Saint Lucia’s search for a national identity

Juliet Highet

In Focus Saint Lucia

Once a British colony where the local Patwa was frowned upon as a backward tongue, today Creolisation has restored dignity to the Saint Lucian language spoken by rural islanders, as well as bringing a renewed interest in local folk music

Soufriere Local Man Saint Lucia

The name of the large square in central Castries, capital of Saint Lucia, used to be Columbus Square; now it’s Derek Walcott Square, honouring the island’s Nobel Laureate for Literature. The cricket ground, Victoria Park, has been renamed Mindoo Philip after a legendary local cricketer. Since independence in 1979, a movement to redefine Saint Lucian identity has accelerated in significance, symbolised by the recognition of local heroes and crystallised by Creolisation, specifically honouring traditional as well as contemporary cultural expression – that of its 90 per cent African or African-mixed population.

This, of course, is the legacy of slavery. Another fraught inheritance, indentured labour, is represented by the descendants of workers brought to the island after 1858. They are a small minority, less than ten per cent, of East Indian ancestry, who tend to live in rural settlements, but who have contributed the delicious heritage of their cuisine to island life. A few, a very few, members of the old plantocracy linger on, and recently arrived traders of Middle Eastern origin thrive in Castries.

The iconic image painted by the tourist authority – on which trade the island’s economy now largely depends – is to imagine yourself driving on the British side of the road to an Indian restaurant in a French town, greeted all along the way in Creole patois. Indigenous Caribs kick-started the cultural blend, fiercely resisting British and French colonists for 50 years, but today only very few families claim Carib ancestry. During the 18th century the island changed hands back and forth from French to British rule 14 times, and was finally ceded to Britain in 1814.
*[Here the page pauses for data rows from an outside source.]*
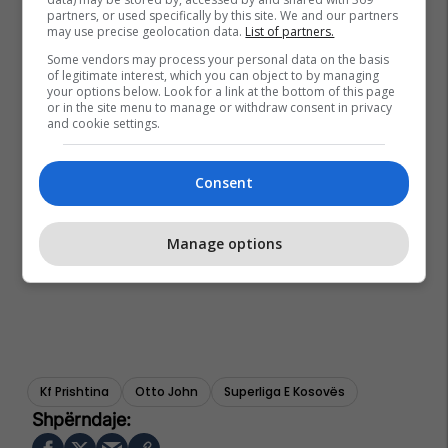
partners, or used specifically by this site. We and our partners
may use precise geolocation data.
List of partners.
Some vendors may process your personal data on the basis
of legitimate interest, which you can object to by managing
your options below. Look for a link at the bottom of this page
or in the site menu to manage or withdraw consent in privacy
and cookie settings.
Consent
Manage options
Kf Prishtina
Otto John
Superliga E Kosovës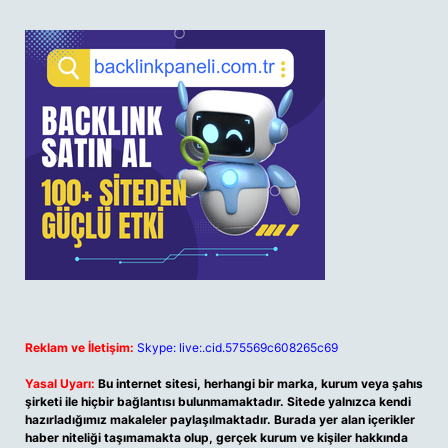
Reklam ve İletişim:
Skype: live:.cid.575569c608265c69
Yasal Uyarı:
Bu internet sitesi, herhangi bir marka, kurum veya şahıs
şirketi ile hiçbir bağlantısı bulunmamaktadır. Sitede yalnızca kendi
hazırladığımız makaleler paylaşılmaktadır. Burada yer alan içerikler
haber niteliği taşımamakta olup, gerçek kurum ve kişiler hakkında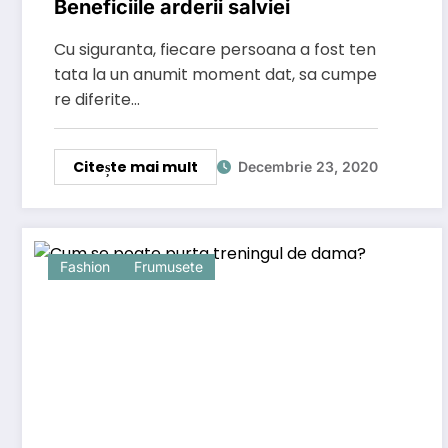
Beneficiile arderii salviei
Cu siguranta, fiecare persoana a fost ten
tata la un anumit moment dat, sa cumpe
re diferite…
Citește mai mult
Decembrie 23, 2020
Fashion
Frumusete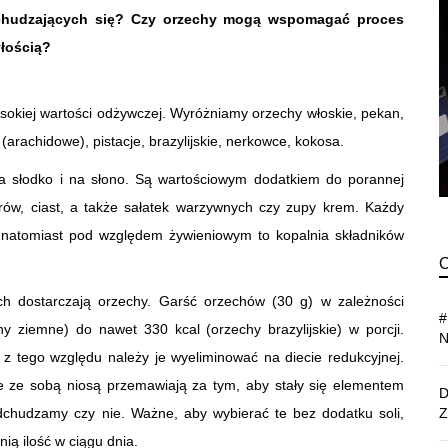
odchudzających się? Czy orzechy mogą wspomagać proces
yłością?
sokiej wartości odżywczej. Wyróżniamy orzechy włoskie, pekan,
arachidowe), pistacje, brazylijskie, nerkowce, kokosa.
a słodko i na słono. Są wartościowym dodatkiem do porannej
erów, ciast, a także sałatek warzywnych czy zupy krem. Każdy
 natomiast pod względem żywieniowym to kopalnia składników
ich dostarczają orzechy. Garść orzechów (30 g) w zależności
y ziemne) do nawet 330 kcal (orzechy brazylijskie) w porcji.
 z tego względu należy je wyeliminować na diecie redukcyjnej.
ie ze sobą niosą przemawiają za tym, aby stały się elementem
odchudzamy czy nie. Ważne, aby wybierać te bez dodatku soli,
nią ilość w ciągu dnia.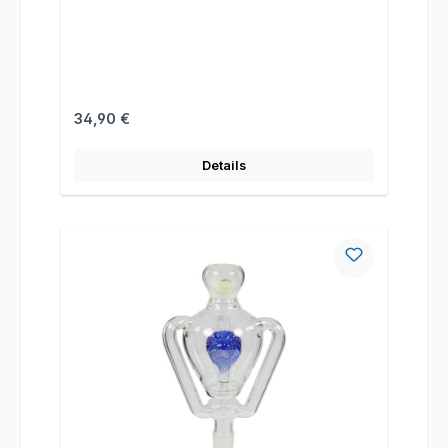
Regulärer Preis:
34,90 €
Details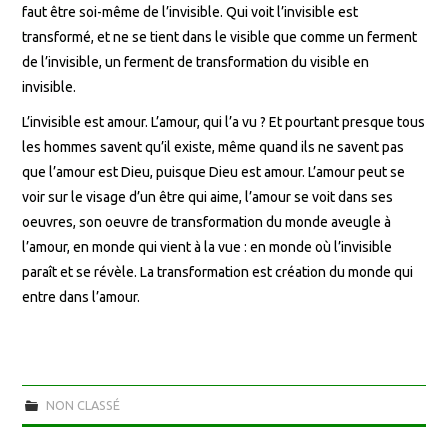
faut être soi-même de l’invisible. Qui voit l’invisible est
transformé, et ne se tient dans le visible que comme un ferment
de l’invisible, un ferment de transformation du visible en
invisible.
L’invisible est amour. L’amour, qui l’a vu ? Et pourtant presque tous
les hommes savent qu’il existe, même quand ils ne savent pas
que l’amour est Dieu, puisque Dieu est amour. L’amour peut se
voir sur le visage d’un être qui aime, l’amour se voit dans ses
oeuvres, son oeuvre de transformation du monde aveugle à
l’amour, en monde qui vient à la vue : en monde où l’invisible
paraît et se révèle. La transformation est création du monde qui
entre dans l’amour.
NON CLASSÉ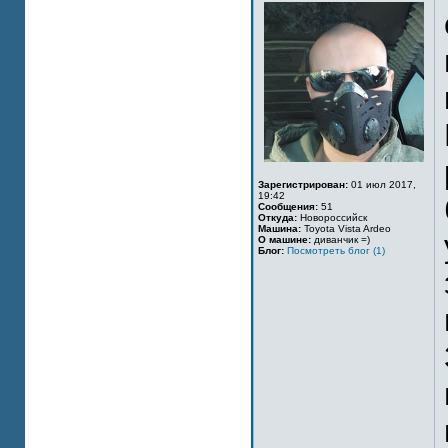
Зарегистрирован:
01 июл 2017,
19:42
Сообщения:
51
Откуда:
Новороссийск
Машина:
Toyota Vista Ardeo
О машине:
диванчик =)
Блог:
Посмотреть блог (1)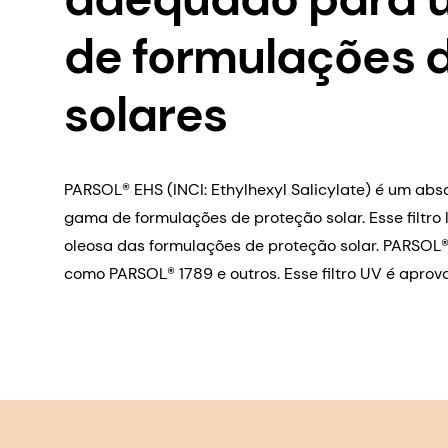
de formulações d
solares
PARSOL® EHS (INCI: Ethylhexyl Salicylate) é um a
gama de formulações de proteção solar. Esse filtro 
oleosa das formulações de proteção solar. PARSOL® E
como PARSOL® 1789 e outros. Esse filtro UV é apro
The British contributed their language, educational system, and legal and political structures to the complex cultural mosaic. French influence is more persuasive in the arts, visual and performance, and the French language is a distinctive strand of Creole patois.
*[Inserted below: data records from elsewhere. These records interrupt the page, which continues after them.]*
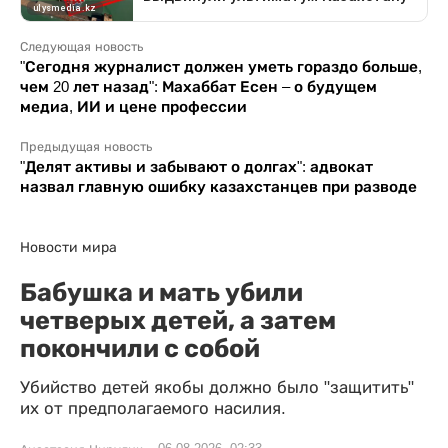
Следующая новость
"Сегодня журналист должен уметь гораздо больше,
чем 20 лет назад": Махаббат Есен – о будущем
медиа, ИИ и цене профессии
Предыдущая новость
"Делят активы и забывают о долгах": адвокат
назвал главную ошибку казахстанцев при разводе
Новости мира
Бабушка и мать убили
четверых детей, а затем
покончили с собой
Убийство детей якобы должно было "защитить"
их от предполагаемого насилия.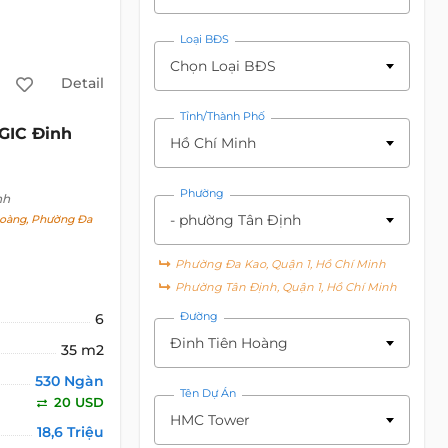
Loại BĐS
Chọn Loại BĐS
Detail
Tỉnh/Thành Phố
GIC Đinh
Hồ Chí Minh
Phường
nh
- phường Tân Định
oàng, Phường Đa
Phường Đa Kao, Quận 1, Hồ Chí Minh
Phường Tân Định, Quận 1, Hồ Chí Minh
Đường
6
Đinh Tiên Hoàng
35 m2
530 Ngàn
Tên Dự Án
20 USD
HMC Tower
18,6 Triệu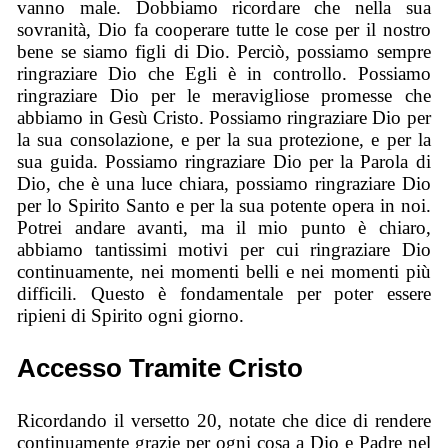
vanno male. Dobbiamo ricordare che nella sua
sovranità, Dio fa cooperare tutte le cose per il nostro
bene se siamo figli di Dio. Perciò, possiamo sempre
ringraziare Dio che Egli è in controllo. Possiamo
ringraziare Dio per le meravigliose promesse che
abbiamo in Gesù Cristo. Possiamo ringraziare Dio per
la sua consolazione, e per la sua protezione, e per la
sua guida. Possiamo ringraziare Dio per la Parola di
Dio, che è una luce chiara, possiamo ringraziare Dio
per lo Spirito Santo e per la sua potente opera in noi.
Potrei andare avanti, ma il mio punto è chiaro,
abbiamo tantissimi motivi per cui ringraziare Dio
continuamente, nei momenti belli e nei momenti più
difficili. Questo è fondamentale per poter essere
ripieni di Spirito ogni giorno.
Accesso Tramite Cristo
Ricordando il versetto 20, notate che dice di rendere
continuamente grazie per ogni cosa a Dio e Padre nel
When Africans were first brought to Saint Lucia in the mid-17th century, the preservation of their culture was an essential mental resistance during the dark centuries of slavery and, somehow, some traditional aspects have survived, despite repression by the ruling forces. These are of fundamental importance to the island’s identity today.
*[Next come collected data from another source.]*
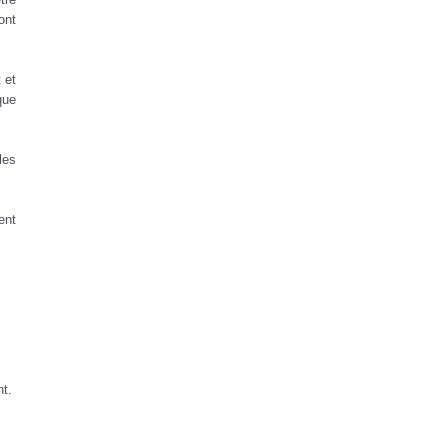
ont
 et
que
les
ent
nt.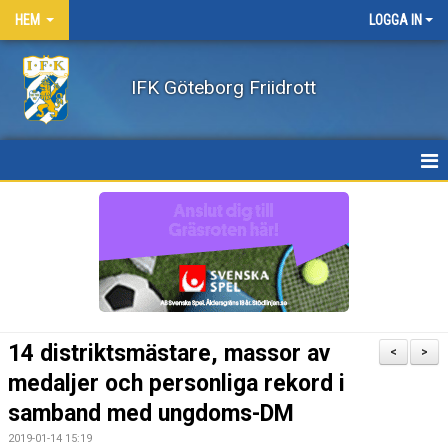
HEM
LOGGA IN
IFK Göteborg Friidrott
HEM
NYHETER
FÖRENINGEN
BÖRJA FRIIDROTTA / BLI MEDLEM
14 distriktsmästare, massor av
<
>
KLÄDER
medaljer och personliga rekord i
samband med ungdoms-DM
LEDARE/UTBILDNING
2019-01-14 15:19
Emerging from the weight of the colonial legacy has not been easy and in recent years the yearning for identity has intensified, focusing particularly on a resurgence of traditional or folk culture. Because culture is inevitably conflated in the Caribbean with colour and class, this process has painful implications. Race relations reflect an on-going black–white tension, though it is arguably less acute than in former times since, with urbanisation, ‘the city’ has succeeded ‘the plantation’ as the main generator of contemporary Caribbean culture.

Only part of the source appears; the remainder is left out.